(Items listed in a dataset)
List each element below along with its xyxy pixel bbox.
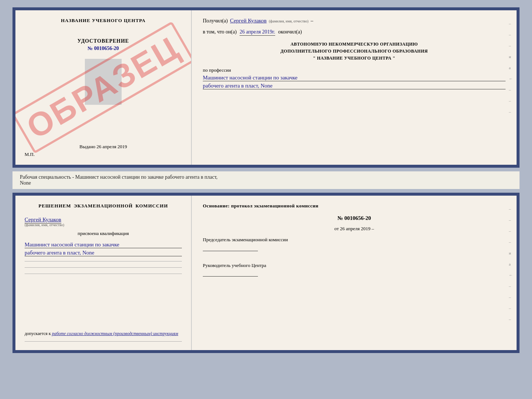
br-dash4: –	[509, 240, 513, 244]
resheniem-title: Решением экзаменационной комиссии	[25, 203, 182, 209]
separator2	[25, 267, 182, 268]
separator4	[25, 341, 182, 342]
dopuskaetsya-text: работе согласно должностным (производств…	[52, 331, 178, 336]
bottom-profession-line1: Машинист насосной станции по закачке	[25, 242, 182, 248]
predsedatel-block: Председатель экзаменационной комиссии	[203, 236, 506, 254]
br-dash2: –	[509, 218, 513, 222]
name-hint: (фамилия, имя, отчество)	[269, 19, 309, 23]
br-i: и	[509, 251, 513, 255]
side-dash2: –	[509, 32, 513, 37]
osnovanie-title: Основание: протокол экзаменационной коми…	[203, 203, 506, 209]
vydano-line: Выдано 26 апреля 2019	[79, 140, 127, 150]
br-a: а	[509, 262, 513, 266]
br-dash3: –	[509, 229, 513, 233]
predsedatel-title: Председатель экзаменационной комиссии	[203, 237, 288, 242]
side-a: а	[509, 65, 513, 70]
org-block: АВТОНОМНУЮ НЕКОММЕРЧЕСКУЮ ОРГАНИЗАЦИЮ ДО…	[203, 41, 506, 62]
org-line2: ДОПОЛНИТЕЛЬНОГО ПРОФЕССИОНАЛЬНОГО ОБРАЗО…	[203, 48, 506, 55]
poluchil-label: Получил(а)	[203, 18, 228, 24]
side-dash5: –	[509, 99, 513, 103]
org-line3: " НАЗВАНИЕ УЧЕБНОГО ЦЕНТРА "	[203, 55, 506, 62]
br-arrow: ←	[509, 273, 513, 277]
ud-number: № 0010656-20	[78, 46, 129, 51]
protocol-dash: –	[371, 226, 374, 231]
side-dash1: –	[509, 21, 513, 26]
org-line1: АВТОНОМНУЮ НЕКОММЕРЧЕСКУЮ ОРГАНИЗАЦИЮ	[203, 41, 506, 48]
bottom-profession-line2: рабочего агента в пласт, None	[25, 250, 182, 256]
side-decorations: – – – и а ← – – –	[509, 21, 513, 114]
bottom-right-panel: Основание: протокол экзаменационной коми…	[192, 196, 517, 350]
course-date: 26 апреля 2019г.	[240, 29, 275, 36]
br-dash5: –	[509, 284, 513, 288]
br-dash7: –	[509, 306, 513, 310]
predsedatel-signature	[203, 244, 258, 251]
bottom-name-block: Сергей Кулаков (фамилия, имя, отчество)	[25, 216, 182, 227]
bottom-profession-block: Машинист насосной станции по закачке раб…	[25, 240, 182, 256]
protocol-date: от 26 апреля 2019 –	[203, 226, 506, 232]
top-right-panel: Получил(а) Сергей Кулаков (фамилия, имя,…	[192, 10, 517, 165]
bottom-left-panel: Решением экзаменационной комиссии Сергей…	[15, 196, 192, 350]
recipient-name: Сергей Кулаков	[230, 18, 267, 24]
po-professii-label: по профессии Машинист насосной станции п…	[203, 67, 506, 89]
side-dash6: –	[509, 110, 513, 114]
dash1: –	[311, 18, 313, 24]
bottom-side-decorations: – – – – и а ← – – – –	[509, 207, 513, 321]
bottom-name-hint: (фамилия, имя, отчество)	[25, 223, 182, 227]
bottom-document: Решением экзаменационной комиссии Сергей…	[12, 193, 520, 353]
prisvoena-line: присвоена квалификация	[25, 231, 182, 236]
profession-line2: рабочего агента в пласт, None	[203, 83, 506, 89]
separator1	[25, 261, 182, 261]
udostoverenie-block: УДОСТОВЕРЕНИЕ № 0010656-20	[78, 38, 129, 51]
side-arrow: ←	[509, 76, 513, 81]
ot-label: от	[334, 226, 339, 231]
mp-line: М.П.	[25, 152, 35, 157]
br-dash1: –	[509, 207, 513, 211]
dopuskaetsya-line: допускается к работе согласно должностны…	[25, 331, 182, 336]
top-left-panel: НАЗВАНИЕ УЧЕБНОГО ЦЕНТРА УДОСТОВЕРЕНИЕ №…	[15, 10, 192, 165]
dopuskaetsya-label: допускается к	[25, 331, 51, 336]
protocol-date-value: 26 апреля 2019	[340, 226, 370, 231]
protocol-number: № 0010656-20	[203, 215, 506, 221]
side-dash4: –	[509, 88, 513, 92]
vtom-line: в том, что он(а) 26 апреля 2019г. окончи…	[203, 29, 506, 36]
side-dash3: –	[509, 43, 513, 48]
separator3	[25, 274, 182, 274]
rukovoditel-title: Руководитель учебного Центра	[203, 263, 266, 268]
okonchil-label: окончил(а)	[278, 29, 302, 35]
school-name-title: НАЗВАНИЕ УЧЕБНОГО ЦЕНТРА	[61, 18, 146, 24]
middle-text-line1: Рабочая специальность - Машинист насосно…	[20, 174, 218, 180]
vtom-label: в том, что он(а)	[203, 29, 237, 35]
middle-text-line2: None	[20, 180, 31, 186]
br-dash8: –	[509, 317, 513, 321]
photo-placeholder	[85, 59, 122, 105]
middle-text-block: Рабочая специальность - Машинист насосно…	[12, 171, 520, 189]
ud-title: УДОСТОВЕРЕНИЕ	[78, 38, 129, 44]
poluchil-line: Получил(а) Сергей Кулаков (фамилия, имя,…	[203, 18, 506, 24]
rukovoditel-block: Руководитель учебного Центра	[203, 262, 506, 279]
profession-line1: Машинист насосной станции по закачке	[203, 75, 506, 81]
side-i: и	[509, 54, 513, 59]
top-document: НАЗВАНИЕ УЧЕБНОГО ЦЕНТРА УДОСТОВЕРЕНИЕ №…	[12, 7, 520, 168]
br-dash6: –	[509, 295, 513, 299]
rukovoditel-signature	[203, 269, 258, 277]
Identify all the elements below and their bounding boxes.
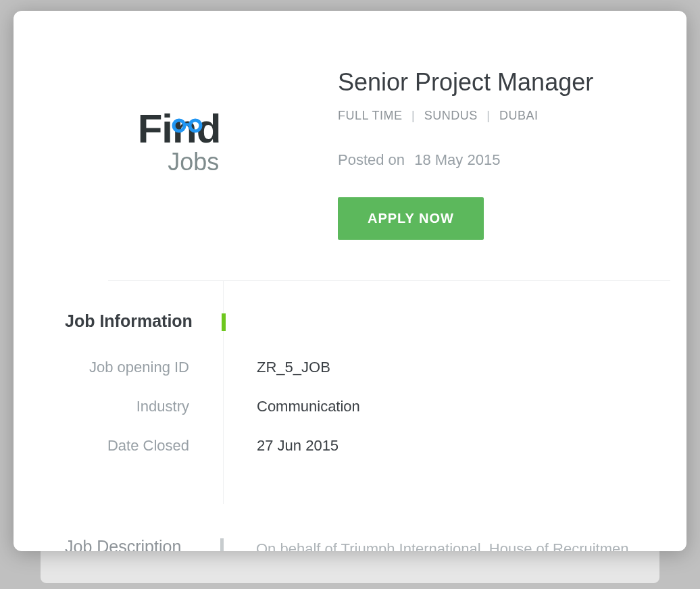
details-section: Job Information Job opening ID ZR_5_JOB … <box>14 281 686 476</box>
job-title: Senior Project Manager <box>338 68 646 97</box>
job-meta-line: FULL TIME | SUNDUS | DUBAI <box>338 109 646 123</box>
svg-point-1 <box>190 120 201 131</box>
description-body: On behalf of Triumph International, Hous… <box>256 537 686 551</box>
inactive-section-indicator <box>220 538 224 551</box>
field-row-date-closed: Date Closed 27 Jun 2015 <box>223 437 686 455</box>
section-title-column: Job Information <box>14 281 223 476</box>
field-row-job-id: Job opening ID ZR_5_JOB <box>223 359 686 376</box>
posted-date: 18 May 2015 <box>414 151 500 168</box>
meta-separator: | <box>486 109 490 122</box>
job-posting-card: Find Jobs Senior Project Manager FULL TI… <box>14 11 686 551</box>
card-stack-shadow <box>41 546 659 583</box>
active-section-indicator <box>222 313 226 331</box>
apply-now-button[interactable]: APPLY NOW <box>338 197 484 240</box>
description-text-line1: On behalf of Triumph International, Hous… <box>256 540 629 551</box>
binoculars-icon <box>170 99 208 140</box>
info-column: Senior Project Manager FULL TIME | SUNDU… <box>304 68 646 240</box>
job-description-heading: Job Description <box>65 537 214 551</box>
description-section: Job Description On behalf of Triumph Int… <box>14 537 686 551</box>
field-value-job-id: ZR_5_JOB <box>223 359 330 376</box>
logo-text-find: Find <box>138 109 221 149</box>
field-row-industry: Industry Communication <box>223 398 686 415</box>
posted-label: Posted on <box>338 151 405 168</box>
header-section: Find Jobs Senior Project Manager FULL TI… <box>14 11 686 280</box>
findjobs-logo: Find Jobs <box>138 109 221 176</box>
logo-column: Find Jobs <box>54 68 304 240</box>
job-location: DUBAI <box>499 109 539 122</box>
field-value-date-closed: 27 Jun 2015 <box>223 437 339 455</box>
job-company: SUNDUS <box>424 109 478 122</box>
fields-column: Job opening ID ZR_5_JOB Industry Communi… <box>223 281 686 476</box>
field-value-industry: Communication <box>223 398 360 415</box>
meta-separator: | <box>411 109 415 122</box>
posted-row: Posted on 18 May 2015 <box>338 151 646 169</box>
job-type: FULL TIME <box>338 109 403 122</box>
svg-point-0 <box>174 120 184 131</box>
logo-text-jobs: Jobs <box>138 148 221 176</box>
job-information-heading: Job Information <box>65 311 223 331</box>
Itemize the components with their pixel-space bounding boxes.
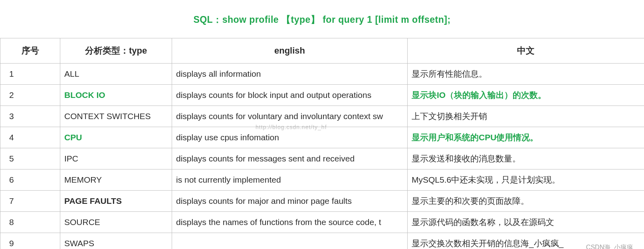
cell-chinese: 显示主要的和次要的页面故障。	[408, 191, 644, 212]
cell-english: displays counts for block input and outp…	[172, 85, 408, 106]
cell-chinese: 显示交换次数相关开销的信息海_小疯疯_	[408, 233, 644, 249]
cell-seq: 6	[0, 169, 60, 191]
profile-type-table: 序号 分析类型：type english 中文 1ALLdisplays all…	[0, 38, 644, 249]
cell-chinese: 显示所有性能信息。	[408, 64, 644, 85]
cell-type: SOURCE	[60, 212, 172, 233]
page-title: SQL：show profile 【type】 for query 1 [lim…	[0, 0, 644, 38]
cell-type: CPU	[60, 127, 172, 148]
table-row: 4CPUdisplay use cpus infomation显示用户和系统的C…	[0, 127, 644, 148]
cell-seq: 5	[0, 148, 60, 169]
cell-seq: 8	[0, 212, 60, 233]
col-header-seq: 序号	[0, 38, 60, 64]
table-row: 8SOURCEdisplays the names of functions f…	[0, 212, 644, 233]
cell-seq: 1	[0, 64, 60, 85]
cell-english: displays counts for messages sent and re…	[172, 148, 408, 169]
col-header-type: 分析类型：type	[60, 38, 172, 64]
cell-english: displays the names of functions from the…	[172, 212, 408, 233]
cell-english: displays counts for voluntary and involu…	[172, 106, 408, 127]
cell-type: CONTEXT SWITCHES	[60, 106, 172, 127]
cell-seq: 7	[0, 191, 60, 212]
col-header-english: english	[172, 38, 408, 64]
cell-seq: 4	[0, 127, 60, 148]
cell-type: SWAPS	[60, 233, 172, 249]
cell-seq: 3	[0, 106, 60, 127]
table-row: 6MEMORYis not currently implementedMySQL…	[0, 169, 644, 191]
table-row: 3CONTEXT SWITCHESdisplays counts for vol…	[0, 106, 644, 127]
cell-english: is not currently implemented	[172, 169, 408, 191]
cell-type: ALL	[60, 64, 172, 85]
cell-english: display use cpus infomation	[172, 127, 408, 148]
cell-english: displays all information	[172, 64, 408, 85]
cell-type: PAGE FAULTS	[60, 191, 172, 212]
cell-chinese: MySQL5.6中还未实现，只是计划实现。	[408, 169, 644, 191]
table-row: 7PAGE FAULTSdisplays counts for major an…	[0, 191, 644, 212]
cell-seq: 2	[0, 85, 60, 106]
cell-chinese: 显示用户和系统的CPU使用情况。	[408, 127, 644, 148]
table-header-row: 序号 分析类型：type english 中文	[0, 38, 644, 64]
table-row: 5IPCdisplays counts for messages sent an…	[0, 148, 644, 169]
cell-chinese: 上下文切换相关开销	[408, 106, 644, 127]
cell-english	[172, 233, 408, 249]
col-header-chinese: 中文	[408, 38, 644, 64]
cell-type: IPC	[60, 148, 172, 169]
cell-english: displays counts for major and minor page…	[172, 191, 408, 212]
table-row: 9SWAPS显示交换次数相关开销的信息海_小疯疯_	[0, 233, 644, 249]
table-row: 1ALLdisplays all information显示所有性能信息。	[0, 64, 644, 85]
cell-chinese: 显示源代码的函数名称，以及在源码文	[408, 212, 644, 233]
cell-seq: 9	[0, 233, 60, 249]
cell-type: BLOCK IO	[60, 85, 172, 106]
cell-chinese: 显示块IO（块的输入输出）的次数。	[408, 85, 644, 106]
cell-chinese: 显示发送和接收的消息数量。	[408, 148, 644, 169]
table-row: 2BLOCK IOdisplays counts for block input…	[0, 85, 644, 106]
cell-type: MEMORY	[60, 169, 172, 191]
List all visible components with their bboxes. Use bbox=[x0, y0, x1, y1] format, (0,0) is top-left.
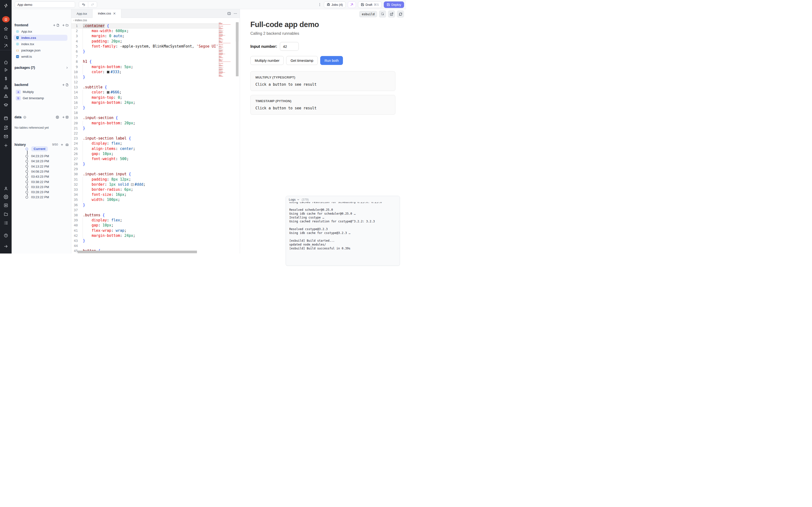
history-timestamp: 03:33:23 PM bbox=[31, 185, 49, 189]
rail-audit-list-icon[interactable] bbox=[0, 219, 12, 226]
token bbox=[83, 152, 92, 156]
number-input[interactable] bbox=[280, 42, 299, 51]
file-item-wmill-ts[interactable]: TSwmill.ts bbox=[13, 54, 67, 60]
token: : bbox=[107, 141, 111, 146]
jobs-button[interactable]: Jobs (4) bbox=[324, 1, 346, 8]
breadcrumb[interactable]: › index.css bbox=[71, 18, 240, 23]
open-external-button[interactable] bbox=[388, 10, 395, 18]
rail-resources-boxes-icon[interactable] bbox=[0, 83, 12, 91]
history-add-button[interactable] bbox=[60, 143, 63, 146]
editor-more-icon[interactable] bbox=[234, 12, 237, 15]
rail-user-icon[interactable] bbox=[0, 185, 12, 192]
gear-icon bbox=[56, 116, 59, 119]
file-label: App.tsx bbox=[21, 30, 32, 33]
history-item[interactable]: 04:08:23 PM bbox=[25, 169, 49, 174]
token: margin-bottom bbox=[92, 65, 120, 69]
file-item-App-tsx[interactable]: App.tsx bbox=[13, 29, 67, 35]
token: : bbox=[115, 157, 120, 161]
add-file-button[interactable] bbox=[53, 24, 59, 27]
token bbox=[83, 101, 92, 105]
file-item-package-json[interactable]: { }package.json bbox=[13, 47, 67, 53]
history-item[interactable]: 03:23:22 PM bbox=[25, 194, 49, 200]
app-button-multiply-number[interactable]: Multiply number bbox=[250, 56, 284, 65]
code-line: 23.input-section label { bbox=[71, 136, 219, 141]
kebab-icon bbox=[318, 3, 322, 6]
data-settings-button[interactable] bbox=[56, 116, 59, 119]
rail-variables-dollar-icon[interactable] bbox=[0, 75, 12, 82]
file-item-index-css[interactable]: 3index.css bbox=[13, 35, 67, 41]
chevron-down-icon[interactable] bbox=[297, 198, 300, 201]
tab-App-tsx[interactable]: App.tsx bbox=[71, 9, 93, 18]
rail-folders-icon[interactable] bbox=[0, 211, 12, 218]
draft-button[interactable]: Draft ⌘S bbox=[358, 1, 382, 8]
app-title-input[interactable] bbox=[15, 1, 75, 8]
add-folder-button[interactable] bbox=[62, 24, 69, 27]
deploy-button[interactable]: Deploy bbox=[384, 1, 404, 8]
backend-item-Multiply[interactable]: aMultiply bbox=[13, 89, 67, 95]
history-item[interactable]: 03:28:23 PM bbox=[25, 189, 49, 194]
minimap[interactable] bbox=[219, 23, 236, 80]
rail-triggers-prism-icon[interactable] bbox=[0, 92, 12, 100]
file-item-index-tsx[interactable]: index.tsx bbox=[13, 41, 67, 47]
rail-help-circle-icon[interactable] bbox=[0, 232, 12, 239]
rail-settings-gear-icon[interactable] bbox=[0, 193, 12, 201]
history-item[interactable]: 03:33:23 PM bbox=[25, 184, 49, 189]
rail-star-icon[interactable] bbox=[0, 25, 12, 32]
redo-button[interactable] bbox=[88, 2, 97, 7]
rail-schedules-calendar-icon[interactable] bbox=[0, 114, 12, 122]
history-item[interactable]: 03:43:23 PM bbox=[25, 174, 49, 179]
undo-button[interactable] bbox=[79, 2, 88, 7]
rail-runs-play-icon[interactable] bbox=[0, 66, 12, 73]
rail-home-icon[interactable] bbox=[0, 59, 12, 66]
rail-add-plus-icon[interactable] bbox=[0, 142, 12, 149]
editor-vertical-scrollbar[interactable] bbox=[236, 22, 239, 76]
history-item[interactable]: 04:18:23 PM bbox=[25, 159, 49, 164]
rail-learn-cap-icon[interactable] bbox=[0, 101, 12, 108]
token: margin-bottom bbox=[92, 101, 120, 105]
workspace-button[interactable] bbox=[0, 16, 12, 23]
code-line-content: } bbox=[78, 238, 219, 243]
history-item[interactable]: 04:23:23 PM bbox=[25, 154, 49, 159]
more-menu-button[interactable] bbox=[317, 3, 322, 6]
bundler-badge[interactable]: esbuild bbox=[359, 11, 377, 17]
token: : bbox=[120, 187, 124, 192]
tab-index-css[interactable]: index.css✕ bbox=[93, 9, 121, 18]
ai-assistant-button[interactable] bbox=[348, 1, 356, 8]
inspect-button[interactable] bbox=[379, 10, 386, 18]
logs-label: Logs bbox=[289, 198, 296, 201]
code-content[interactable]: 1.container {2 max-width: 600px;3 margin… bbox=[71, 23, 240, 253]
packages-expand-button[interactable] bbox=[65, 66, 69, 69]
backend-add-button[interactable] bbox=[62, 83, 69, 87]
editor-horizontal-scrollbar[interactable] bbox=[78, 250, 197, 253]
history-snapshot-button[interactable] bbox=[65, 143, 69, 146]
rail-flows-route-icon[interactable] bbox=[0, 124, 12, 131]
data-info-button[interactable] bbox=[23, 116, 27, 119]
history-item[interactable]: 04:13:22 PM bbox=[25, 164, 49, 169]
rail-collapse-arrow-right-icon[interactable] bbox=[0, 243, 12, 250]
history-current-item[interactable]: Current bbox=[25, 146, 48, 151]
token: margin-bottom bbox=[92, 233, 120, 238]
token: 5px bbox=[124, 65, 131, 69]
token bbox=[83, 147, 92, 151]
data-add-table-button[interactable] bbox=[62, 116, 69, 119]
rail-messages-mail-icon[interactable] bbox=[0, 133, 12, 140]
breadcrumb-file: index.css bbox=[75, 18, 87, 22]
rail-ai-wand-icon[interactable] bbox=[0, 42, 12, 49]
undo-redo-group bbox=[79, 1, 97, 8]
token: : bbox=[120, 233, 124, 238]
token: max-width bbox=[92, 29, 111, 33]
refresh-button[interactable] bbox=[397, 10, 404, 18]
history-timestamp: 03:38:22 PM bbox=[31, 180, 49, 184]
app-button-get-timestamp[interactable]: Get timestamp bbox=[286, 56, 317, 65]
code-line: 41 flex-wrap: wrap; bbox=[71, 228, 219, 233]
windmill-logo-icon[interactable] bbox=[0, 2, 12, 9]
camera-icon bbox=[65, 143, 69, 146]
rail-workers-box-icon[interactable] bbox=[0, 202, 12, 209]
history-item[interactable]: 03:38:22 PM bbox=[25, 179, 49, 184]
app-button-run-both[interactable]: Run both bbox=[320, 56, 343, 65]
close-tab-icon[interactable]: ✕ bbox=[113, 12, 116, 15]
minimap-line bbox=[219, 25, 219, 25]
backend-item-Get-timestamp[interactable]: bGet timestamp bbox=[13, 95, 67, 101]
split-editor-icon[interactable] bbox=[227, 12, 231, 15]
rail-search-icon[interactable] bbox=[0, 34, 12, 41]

Work instruction: Write out every line of the entries that holds the word "below".

Solution for this exercise:
List each element below along with its xyxy pixel bbox.
Identify all the elements below and their bounding boxes.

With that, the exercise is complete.